Grab your favorite scary book, and read while the following track is playing.
I used to play that music when I told the Chicken Man story, which was passed on to me by an elder cousin. Don’t ask about it unless you’re comfortable messing your pants.
That’s Naked City’s version of an Olivier Messiaen piece, or perhaps I should say masterpiece, from a master composer of the 20th century. Here, don’t take my word for it:
At the outbreak of World War II, Messiaen was drafted into the French army. Due to poor eyesight, he was enlisted as a medical auxiliary rather than an active combatant. He was captured at Verdun and taken to Görlitz in May 1940, and was imprisoned at Stalag VIII-A. He met a violinist, a cellist and a clarinetist among his fellow prisoners. He wrote a trio for them, which he gradually incorporated into his Quatuor pour la fin du temps (“Quartet for the End of Time”). The Quartet was first performed in January 1941 to an audience of prisoners and prison guards, with the composer playing a poorly maintained upright piano in freezing conditions. Thus the enforced introspection and reflection of camp life bore fruit in one of 20th-century European classical music’s acknowledged masterpieces. The title’s “end of time” alludes to the Apocalypse, and also to the way in which Messiaen, through rhythm and harmony, used time in a manner completely different from his predecessors and contemporaries. [Wikipedia]
Can you hear all that in the piece? Because I sure as hell can.
As for Naked City, they pretty much closed the book on scary music in a few albums. The piece above appears on Grand Guignol, which is one example, but the champion is Absinthe, their final disc.
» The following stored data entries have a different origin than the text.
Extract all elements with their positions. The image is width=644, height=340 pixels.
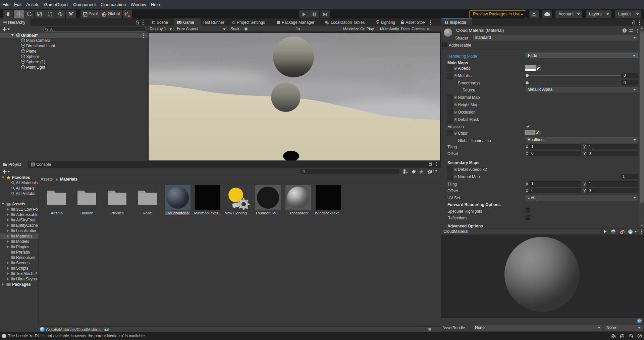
svg-text:?: ?: [624, 28, 626, 32]
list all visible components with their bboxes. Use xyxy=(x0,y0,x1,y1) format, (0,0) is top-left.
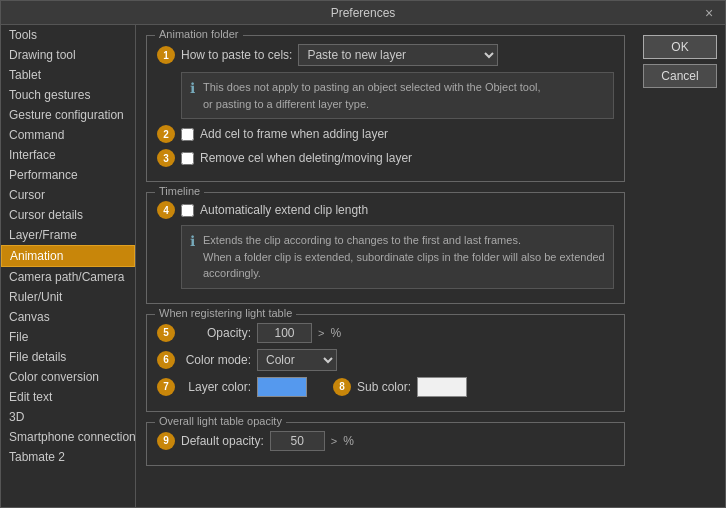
sidebar-item-drawing-tool[interactable]: Drawing tool xyxy=(1,45,135,65)
color-mode-dropdown[interactable]: Color Grayscale xyxy=(257,349,337,371)
sidebar-item-cursor[interactable]: Cursor xyxy=(1,185,135,205)
info-text-2: Extends the clip according to changes to… xyxy=(203,232,605,282)
sidebar-item-cursor-details[interactable]: Cursor details xyxy=(1,205,135,225)
badge-8: 8 xyxy=(333,378,351,396)
ok-button[interactable]: OK xyxy=(643,35,717,59)
sidebar-item-color-conversion[interactable]: Color conversion xyxy=(1,367,135,387)
sidebar-item-canvas[interactable]: Canvas xyxy=(1,307,135,327)
default-opacity-arrow[interactable]: > xyxy=(331,435,337,447)
title-bar: Preferences × xyxy=(1,1,725,25)
info-line-2: or pasting to a different layer type. xyxy=(203,96,541,113)
opacity-row: 5 Opacity: > % xyxy=(157,323,614,343)
sidebar-item-tabmate2[interactable]: Tabmate 2 xyxy=(1,447,135,467)
sidebar-item-3d[interactable]: 3D xyxy=(1,407,135,427)
dialog-content: ToolsDrawing toolTabletTouch gesturesGes… xyxy=(1,25,725,507)
remove-cel-checkbox[interactable] xyxy=(181,152,194,165)
info-text-1: This does not apply to pasting an object… xyxy=(203,79,541,112)
default-opacity-input[interactable] xyxy=(270,431,325,451)
action-buttons: OK Cancel xyxy=(635,25,725,507)
sidebar-item-gesture-configuration[interactable]: Gesture configuration xyxy=(1,105,135,125)
animation-folder-section: Animation folder 1 How to paste to cels:… xyxy=(146,35,625,182)
add-cel-checkbox[interactable] xyxy=(181,128,194,141)
opacity-unit: % xyxy=(330,326,341,340)
sidebar-item-tools[interactable]: Tools xyxy=(1,25,135,45)
badge-9: 9 xyxy=(157,432,175,450)
sidebar-item-ruler-unit[interactable]: Ruler/Unit xyxy=(1,287,135,307)
sidebar-item-smartphone-connection[interactable]: Smartphone connection xyxy=(1,427,135,447)
animation-folder-label: Animation folder xyxy=(155,28,243,40)
close-button[interactable]: × xyxy=(701,5,717,21)
color-mode-row: 6 Color mode: Color Grayscale xyxy=(157,349,614,371)
add-cel-row: 2 Add cel to frame when adding layer xyxy=(157,125,614,143)
cancel-button[interactable]: Cancel xyxy=(643,64,717,88)
info-line-3: Extends the clip according to changes to… xyxy=(203,232,605,249)
default-opacity-row: 9 Default opacity: > % xyxy=(157,431,614,451)
light-table-label: When registering light table xyxy=(155,307,296,319)
layer-color-label: Layer color: xyxy=(181,380,251,394)
extend-clip-checkbox[interactable] xyxy=(181,204,194,217)
preferences-dialog: Preferences × ToolsDrawing toolTabletTou… xyxy=(0,0,726,508)
extend-clip-label: Automatically extend clip length xyxy=(200,203,368,217)
sidebar-item-touch-gestures[interactable]: Touch gestures xyxy=(1,85,135,105)
sidebar-item-interface[interactable]: Interface xyxy=(1,145,135,165)
sidebar-item-command[interactable]: Command xyxy=(1,125,135,145)
badge-3: 3 xyxy=(157,149,175,167)
badge-1: 1 xyxy=(157,46,175,64)
paste-cels-dropdown[interactable]: Paste to new layer xyxy=(298,44,498,66)
dialog-title: Preferences xyxy=(331,6,396,20)
paste-cels-label: How to paste to cels: xyxy=(181,48,292,62)
info-line-1: This does not apply to pasting an object… xyxy=(203,79,541,96)
badge-2: 2 xyxy=(157,125,175,143)
main-area: Animation folder 1 How to paste to cels:… xyxy=(136,25,635,507)
opacity-arrow[interactable]: > xyxy=(318,327,324,339)
light-table-section: When registering light table 5 Opacity: … xyxy=(146,314,625,412)
timeline-label: Timeline xyxy=(155,185,204,197)
top-section: Animation folder 1 How to paste to cels:… xyxy=(136,25,725,507)
sidebar-item-tablet[interactable]: Tablet xyxy=(1,65,135,85)
overall-opacity-section: Overall light table opacity 9 Default op… xyxy=(146,422,625,466)
info-icon-2: ℹ xyxy=(190,233,195,249)
default-opacity-unit: % xyxy=(343,434,354,448)
opacity-input[interactable] xyxy=(257,323,312,343)
layer-color-picker[interactable] xyxy=(257,377,307,397)
color-mode-label: Color mode: xyxy=(181,353,251,367)
default-opacity-label: Default opacity: xyxy=(181,434,264,448)
opacity-label: Opacity: xyxy=(181,326,251,340)
sub-color-picker[interactable] xyxy=(417,377,467,397)
sidebar-item-performance[interactable]: Performance xyxy=(1,165,135,185)
badge-5: 5 xyxy=(157,324,175,342)
add-cel-label: Add cel to frame when adding layer xyxy=(200,127,388,141)
badge-6: 6 xyxy=(157,351,175,369)
sidebar-item-animation[interactable]: Animation xyxy=(1,245,135,267)
extend-clip-row: 4 Automatically extend clip length xyxy=(157,201,614,219)
sidebar-item-layer-frame[interactable]: Layer/Frame xyxy=(1,225,135,245)
sidebar-item-camera-path[interactable]: Camera path/Camera xyxy=(1,267,135,287)
remove-cel-label: Remove cel when deleting/moving layer xyxy=(200,151,412,165)
sidebar-item-file-details[interactable]: File details xyxy=(1,347,135,367)
sidebar: ToolsDrawing toolTabletTouch gesturesGes… xyxy=(1,25,136,507)
sidebar-item-file[interactable]: File xyxy=(1,327,135,347)
paste-cels-row: 1 How to paste to cels: Paste to new lay… xyxy=(157,44,614,66)
badge-4: 4 xyxy=(157,201,175,219)
remove-cel-row: 3 Remove cel when deleting/moving layer xyxy=(157,149,614,167)
info-line-4: When a folder clip is extended, subordin… xyxy=(203,249,605,282)
layer-color-row: 7 Layer color: 8 Sub color: xyxy=(157,377,614,397)
info-box-1: ℹ This does not apply to pasting an obje… xyxy=(181,72,614,119)
badge-7: 7 xyxy=(157,378,175,396)
info-box-2: ℹ Extends the clip according to changes … xyxy=(181,225,614,289)
info-icon-1: ℹ xyxy=(190,80,195,96)
sub-color-label: Sub color: xyxy=(357,380,411,394)
sidebar-item-edit-text[interactable]: Edit text xyxy=(1,387,135,407)
timeline-section: Timeline 4 Automatically extend clip len… xyxy=(146,192,625,304)
overall-opacity-label: Overall light table opacity xyxy=(155,415,286,427)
From the now-defunct website of Avant, their label:
[Drummer] Joey Baron plays bags of dry leaves, fishing reels and buckshot. Bill Frisell solos on a microtonal guitar. [Keyboardist] Wayne Horvitz samples everything from crickets to Giacinto Scelsi. [Bassist] Fred Frith does what he does best. Zorn doesn’t even touch the saxophone.
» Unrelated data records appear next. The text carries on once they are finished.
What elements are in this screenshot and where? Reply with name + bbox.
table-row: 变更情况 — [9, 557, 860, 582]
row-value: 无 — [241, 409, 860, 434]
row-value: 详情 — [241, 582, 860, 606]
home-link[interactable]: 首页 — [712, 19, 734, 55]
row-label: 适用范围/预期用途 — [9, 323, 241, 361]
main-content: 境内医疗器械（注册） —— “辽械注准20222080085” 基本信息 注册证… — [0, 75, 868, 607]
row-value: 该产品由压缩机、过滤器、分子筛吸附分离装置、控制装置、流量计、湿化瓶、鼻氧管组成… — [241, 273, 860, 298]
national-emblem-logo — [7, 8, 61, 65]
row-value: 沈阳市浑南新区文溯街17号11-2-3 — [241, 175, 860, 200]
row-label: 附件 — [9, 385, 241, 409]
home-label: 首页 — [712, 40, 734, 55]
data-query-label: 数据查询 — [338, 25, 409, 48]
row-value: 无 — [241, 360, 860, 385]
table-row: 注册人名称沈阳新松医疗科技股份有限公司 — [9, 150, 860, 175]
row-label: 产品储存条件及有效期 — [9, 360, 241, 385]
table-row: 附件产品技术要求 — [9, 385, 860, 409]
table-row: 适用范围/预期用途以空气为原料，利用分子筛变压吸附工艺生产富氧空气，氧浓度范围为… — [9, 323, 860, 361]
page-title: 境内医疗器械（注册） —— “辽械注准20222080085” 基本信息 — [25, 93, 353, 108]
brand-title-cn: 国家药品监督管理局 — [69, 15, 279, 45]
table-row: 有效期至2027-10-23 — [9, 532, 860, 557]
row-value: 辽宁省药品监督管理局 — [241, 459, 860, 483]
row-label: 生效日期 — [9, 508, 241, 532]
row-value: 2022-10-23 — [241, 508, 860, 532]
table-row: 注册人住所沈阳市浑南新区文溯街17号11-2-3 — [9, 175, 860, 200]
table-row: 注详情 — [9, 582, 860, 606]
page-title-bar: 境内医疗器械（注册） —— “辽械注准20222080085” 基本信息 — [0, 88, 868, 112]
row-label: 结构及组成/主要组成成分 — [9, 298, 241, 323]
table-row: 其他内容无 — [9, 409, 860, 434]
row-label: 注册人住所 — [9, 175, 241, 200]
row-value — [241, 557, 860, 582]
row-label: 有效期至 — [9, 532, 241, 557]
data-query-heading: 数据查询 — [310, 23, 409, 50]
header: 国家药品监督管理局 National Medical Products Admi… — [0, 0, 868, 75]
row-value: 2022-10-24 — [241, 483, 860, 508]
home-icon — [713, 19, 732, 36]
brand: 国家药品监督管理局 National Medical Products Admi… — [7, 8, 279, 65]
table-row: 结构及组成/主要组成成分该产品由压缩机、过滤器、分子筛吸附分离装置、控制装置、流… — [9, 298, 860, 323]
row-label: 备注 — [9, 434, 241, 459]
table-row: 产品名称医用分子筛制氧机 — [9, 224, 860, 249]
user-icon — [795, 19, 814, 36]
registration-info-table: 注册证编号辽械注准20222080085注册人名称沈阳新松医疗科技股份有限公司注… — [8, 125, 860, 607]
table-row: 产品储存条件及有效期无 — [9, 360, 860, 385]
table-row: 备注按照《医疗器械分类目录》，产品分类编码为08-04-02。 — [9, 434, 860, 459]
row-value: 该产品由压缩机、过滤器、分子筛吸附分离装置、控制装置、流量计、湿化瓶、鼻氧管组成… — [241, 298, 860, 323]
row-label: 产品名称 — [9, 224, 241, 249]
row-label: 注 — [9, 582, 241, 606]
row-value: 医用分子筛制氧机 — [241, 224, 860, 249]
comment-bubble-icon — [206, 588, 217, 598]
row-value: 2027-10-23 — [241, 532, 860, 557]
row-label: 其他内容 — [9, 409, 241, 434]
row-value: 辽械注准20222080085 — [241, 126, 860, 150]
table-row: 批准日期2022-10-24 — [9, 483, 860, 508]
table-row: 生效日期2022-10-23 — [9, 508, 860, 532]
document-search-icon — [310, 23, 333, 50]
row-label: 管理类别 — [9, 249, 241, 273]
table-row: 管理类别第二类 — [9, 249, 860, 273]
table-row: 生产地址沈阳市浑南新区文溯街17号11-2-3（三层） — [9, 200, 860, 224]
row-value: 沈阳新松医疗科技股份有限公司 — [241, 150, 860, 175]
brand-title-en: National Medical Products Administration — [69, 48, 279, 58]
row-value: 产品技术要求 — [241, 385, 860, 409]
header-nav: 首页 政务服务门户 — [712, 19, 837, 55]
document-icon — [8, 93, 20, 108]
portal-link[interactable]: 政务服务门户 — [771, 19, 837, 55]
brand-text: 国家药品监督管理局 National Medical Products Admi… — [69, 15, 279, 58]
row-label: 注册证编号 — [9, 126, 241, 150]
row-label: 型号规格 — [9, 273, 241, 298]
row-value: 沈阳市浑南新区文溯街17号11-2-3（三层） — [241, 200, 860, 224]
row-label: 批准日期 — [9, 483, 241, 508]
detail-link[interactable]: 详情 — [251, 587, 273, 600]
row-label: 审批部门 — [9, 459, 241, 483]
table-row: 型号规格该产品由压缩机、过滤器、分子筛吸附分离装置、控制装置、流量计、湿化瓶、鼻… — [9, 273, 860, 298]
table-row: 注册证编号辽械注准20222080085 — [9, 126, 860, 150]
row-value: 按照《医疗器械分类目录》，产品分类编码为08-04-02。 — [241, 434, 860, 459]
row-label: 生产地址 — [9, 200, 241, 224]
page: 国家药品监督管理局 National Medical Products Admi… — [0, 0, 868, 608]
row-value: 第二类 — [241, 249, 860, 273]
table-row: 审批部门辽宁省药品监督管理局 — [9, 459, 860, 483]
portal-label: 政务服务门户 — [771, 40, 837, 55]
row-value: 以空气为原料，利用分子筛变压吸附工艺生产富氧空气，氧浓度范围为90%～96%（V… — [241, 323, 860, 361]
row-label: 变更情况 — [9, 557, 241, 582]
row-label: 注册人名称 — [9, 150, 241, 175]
Did you need to stay up all night? Here’s the first track.
Sounds like something horrendous is moments from happening, does it not?
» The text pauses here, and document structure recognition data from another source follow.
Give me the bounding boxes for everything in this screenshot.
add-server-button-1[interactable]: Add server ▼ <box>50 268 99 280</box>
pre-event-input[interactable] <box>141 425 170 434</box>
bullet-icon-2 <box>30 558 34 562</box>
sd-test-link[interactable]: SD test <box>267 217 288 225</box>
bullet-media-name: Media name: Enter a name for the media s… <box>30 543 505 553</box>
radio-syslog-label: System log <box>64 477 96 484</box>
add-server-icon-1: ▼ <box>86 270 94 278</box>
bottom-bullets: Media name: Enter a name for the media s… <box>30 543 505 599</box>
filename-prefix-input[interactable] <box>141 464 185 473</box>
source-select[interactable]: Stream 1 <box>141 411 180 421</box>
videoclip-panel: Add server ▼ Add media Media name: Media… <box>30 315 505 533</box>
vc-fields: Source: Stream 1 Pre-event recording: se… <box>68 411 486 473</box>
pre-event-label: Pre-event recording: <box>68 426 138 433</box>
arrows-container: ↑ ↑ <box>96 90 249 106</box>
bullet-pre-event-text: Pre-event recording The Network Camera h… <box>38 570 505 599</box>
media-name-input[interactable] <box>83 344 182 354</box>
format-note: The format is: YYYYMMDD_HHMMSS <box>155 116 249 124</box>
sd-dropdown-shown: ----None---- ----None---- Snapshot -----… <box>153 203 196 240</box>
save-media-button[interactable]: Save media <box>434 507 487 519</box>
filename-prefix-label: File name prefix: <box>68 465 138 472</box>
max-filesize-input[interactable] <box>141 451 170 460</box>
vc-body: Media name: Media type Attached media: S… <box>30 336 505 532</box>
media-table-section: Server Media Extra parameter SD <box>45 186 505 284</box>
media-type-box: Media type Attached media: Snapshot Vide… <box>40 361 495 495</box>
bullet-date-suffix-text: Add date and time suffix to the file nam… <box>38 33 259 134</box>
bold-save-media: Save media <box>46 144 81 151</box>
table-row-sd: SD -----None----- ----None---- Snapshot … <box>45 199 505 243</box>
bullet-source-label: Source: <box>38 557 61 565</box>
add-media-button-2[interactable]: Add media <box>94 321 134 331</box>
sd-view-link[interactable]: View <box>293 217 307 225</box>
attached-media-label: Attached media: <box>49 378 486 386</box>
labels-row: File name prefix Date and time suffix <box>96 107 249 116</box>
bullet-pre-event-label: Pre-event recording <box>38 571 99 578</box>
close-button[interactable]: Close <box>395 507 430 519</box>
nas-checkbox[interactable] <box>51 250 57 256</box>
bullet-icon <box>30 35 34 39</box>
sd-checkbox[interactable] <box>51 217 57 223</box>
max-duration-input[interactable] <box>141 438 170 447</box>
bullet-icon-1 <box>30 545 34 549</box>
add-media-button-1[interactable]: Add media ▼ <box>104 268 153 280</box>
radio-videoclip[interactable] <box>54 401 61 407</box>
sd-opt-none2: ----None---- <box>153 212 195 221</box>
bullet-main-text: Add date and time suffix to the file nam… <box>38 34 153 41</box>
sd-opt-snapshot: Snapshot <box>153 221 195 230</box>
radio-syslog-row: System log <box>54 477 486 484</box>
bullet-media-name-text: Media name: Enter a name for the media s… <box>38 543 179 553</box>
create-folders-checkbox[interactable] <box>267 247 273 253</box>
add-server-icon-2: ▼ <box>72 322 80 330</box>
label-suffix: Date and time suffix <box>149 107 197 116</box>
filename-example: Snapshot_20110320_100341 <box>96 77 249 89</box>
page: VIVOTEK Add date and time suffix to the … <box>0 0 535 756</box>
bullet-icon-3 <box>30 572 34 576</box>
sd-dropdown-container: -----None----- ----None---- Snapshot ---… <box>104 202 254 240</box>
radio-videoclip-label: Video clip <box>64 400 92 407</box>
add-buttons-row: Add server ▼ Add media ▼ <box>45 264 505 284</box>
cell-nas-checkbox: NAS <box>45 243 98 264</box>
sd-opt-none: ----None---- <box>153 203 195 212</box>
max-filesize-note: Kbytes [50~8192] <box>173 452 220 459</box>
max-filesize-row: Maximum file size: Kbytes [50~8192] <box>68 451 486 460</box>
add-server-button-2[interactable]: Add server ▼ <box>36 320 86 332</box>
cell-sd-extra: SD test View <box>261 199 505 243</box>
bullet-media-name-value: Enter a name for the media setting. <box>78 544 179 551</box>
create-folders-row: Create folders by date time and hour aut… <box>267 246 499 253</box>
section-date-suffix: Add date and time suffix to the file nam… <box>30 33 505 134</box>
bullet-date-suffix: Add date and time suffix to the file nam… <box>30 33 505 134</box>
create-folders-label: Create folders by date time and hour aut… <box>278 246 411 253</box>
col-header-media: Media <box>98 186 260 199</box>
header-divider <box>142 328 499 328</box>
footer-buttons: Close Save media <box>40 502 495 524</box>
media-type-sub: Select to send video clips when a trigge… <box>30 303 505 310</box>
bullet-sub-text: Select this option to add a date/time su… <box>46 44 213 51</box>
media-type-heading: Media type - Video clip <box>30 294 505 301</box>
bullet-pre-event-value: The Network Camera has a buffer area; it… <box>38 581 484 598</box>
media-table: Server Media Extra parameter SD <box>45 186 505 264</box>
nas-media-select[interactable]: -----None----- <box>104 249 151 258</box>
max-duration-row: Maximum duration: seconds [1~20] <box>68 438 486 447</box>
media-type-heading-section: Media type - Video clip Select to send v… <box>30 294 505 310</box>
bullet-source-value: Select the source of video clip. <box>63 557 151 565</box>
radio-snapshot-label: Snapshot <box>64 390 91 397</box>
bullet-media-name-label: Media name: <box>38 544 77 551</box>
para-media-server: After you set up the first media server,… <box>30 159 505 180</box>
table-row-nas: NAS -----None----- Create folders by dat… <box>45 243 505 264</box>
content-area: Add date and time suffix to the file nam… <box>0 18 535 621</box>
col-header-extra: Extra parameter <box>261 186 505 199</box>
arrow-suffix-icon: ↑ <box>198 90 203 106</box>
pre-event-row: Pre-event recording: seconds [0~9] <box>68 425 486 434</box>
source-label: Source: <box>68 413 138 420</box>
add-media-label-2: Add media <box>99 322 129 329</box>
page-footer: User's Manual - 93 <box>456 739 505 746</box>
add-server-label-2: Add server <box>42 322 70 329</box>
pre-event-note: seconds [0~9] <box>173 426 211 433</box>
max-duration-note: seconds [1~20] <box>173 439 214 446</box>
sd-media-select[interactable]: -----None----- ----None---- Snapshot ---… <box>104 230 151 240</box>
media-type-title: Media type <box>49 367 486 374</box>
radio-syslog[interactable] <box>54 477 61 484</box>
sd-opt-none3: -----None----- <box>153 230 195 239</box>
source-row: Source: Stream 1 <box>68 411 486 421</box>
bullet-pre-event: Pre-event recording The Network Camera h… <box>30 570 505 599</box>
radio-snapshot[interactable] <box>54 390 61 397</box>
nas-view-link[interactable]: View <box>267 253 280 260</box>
The sixth track, “Notre dame de l’oubli”, is dedicated to Messiaen, who died in 1992. It’s very possibly the most terrifying piece of music I’ve ever heard. All kidding aside. This track could turn the most ebullient birthday party into a death march.
Deep breaths! You can do this!
It’s just thunder!
What’s that behind you? What’s… that smell? What’s dripping? Are those otters?
Relax, it’s alright. Come out of that awful dungeon.
Sorry; something’s wrong with the TV. Here, I’ll shut it off. Oh- oh my god. Are those-
Are those spiders crawling up the walls?